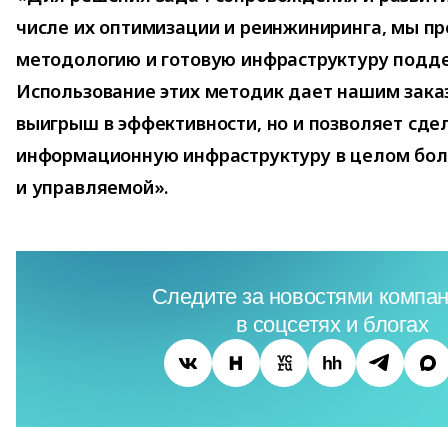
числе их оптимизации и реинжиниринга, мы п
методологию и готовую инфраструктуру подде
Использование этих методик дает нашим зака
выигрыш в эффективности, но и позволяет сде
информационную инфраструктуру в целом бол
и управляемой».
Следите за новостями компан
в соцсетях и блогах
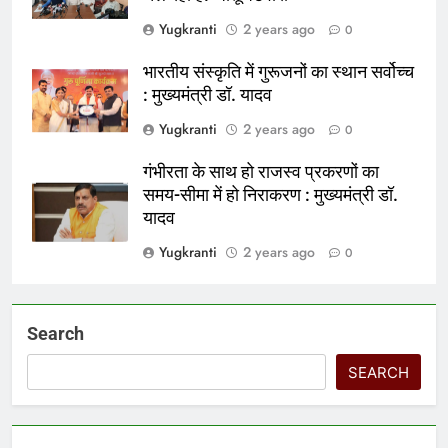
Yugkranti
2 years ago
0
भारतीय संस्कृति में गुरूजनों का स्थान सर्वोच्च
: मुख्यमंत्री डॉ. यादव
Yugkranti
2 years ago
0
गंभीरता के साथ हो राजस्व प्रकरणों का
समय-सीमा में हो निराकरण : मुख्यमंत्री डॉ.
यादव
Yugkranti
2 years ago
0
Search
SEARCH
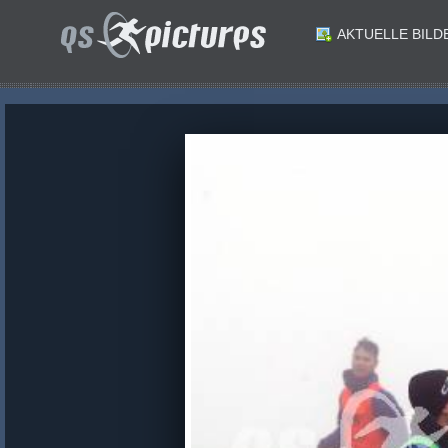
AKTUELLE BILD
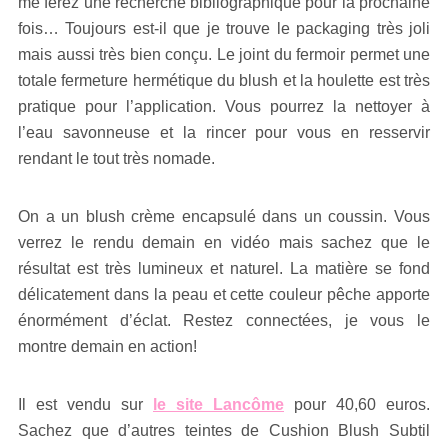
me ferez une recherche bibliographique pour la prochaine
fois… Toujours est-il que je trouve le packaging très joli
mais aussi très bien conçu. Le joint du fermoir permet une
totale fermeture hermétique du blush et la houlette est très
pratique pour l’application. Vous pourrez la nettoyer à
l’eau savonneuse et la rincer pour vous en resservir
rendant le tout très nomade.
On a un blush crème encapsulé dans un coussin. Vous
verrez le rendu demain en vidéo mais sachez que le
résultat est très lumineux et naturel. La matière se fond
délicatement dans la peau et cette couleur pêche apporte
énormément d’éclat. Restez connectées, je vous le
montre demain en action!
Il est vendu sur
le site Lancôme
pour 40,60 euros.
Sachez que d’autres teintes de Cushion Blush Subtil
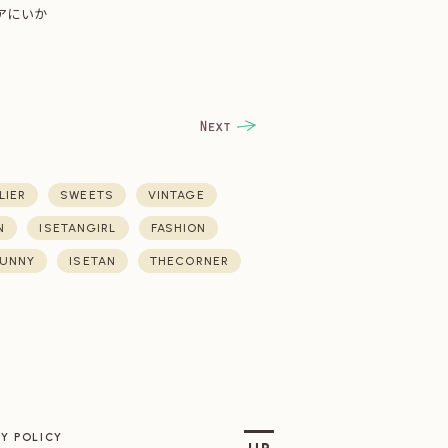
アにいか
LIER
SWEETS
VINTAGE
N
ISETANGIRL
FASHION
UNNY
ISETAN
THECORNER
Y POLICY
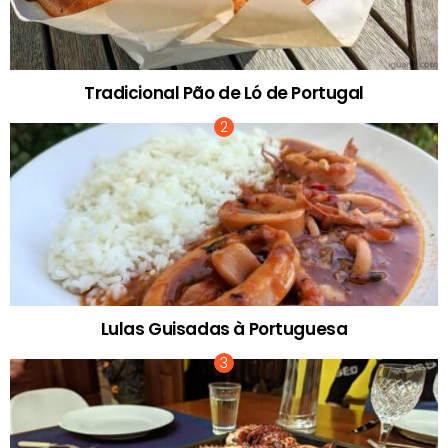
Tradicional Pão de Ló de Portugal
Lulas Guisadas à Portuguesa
▬▬▬▬▬▬▬▬▬▬
PROBLEM TO SOLVE
Out of the listing above, reproduce exactly the lines from the one with "totale fermeture hermétique" up to and including the one with "le site Lancôme".

SOLUTION FOR THIS EXERCISE
totale fermeture hermétique du blush et la houlette est très
pratique pour l’application. Vous pourrez la nettoyer à
l’eau savonneuse et la rincer pour vous en resservir
rendant le tout très nomade.
On a un blush crème encapsulé dans un coussin. Vous
verrez le rendu demain en vidéo mais sachez que le
résultat est très lumineux et naturel. La matière se fond
délicatement dans la peau et cette couleur pêche apporte
énormément d’éclat. Restez connectées, je vous le
montre demain en action!
Il est vendu sur
le site Lancôme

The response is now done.